# What To Get



## katierox-21 (Apr 17, 2005)

i have an old tank in my garages its like a 10 or 15 tops i would like to get it running again what type of fish should be purchased that are easy to take care of ...? i would also like to purchase a few different types..any suggesttions with what goies well together?\


----------



## Pac-Man (Mar 18, 2005)

what about some neon tetras or some cory catfish. Theyre easy to take care of and stay pretty small.


----------



## osteoporoosi (Jan 27, 2005)

Better check if the silicons are still in good shape.
10 neon tetras and 5 amano shrimps would be fine, or 1 betta and maybe 12 ruby tetras.


----------



## fishboy (Feb 26, 2005)

1 fancy goldfish but not fantails. orandas may work no matter what you say osteoporoosi


----------



## Damon (Jan 18, 2005)

Goldfish don't go in tanks that small.
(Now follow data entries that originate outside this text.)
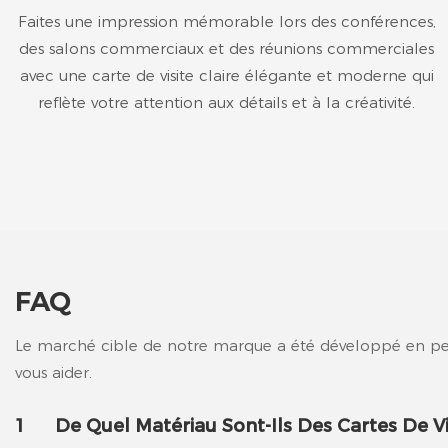
Faites une impression mémorable lors des conférences,
des salons commerciaux et des réunions commerciales
avec une carte de visite claire élégante et moderne qui
reflète votre attention aux détails et à la créativité.
FAQ
Le marché cible de notre marque a été développé en perm
vous aider.
1
De Quel Matériau Sont-Ils Des Cartes De Vis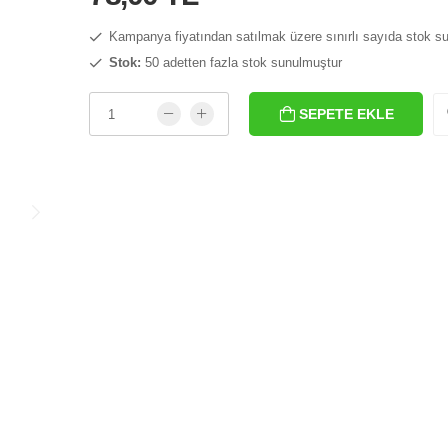
Kampanya fiyatından satılmak üzere sınırlı sayıda stok s
Stok:
50 adetten fazla stok sunulmuştur
SEPETE EKLE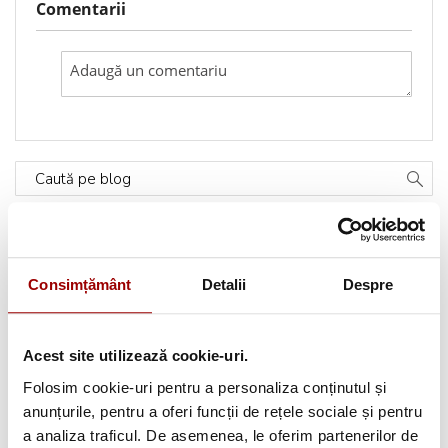
Comentarii
Caută pe blog
Categorii
Consimțământ
Detalii
Despre
Testimoniale
(1493)
Aplicatii textile
(123)
Acest site utilizează cookie-uri.
Folosim cookie-uri pentru a personaliza conținutul și
Evenimente
(66)
anunțurile, pentru a oferi funcții de rețele sociale și pentru
a analiza traficul. De asemenea, le oferim partenerilor de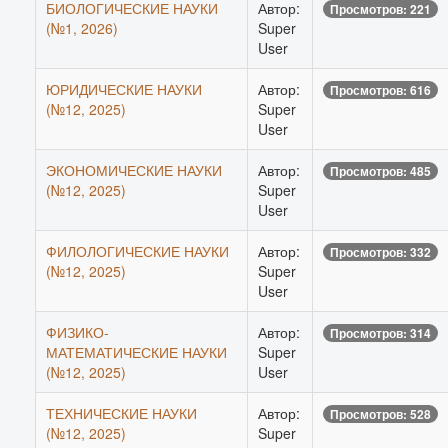
БИОЛОГИЧЕСКИЕ НАУКИ
Автор:
Просмотров: 221
(№1, 2026)
Super
User
ЮРИДИЧЕСКИЕ НАУКИ
Автор:
Просмотров: 616
(№12, 2025)
Super
User
ЭКОНОМИЧЕСКИЕ НАУКИ
Автор:
Просмотров: 485
(№12, 2025)
Super
User
ФИЛОЛОГИЧЕСКИЕ НАУКИ
Автор:
Просмотров: 332
(№12, 2025)
Super
User
ФИЗИКО-
Автор:
Просмотров: 314
МАТЕМАТИЧЕСКИЕ НАУКИ
Super
(№12, 2025)
User
ТЕХНИЧЕСКИЕ НАУКИ
Автор:
Просмотров: 528
(№12, 2025)
Super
A 30 gallon may hold 1 goldie depending on type.


----------



## Fishfirst (Jan 24, 2005)

I would have to agree with oste on this one too... no goldfish. too messy + too big = too much work
What about a gourami for a centerpiece fish?


----------



## Imbrium (Feb 7, 2005)

Cherry barbs! I love cherry barbs. 
You should get a gourami, or a betta for a centerpiece and some cherry barbs.


----------



## fishboy (Feb 26, 2005)

everyone say goldfish are to messy. i have never vacumed my goldfish's gravel ever do you want to know why theres nothing there. My goldfish is messy but he swifts and cleans his gravel so all i do is switch the filter media. its the easiest fish to mantian that i own.


----------



## Fishfirst (Jan 24, 2005)

Hard to believe fishboy! I have had goldfish before and they are possibly the worst fish for waste. You want to talk about low waste fish, look at most tetras, very low bioload.


----------



## MyraVan (Jan 19, 2005)

In my almost-local fish shop (about 15 miles away) they have a tank with several female bettas in it, along with some other fish. The female bettas are nice: they have the same wonderful colors that the males do, just with shorter fins. I may be different from most people, but I actually don't think that the extra-long fins of the males look all that good, they just look unnatural to me. So I'd put in a couple of female bettas, and then some other things to add even more color. Neon tetras or cherry barbs would be nice, colorful, small fish to keep with the bettas. (Usually cherry barbs don't impress me, but the cherry barbs in that shop were just amazing -- it's the first time I've actually seen cherry-colored cherry barbs, they are usually black & white...) Or emerald catfish, which are like corydoras, except quite brightly colored.


----------



## Imbrium (Feb 7, 2005)

About the cherry barbs, feed them color enhancing flakes. I feed mine OSI Vivid Color, and they are very bright.


----------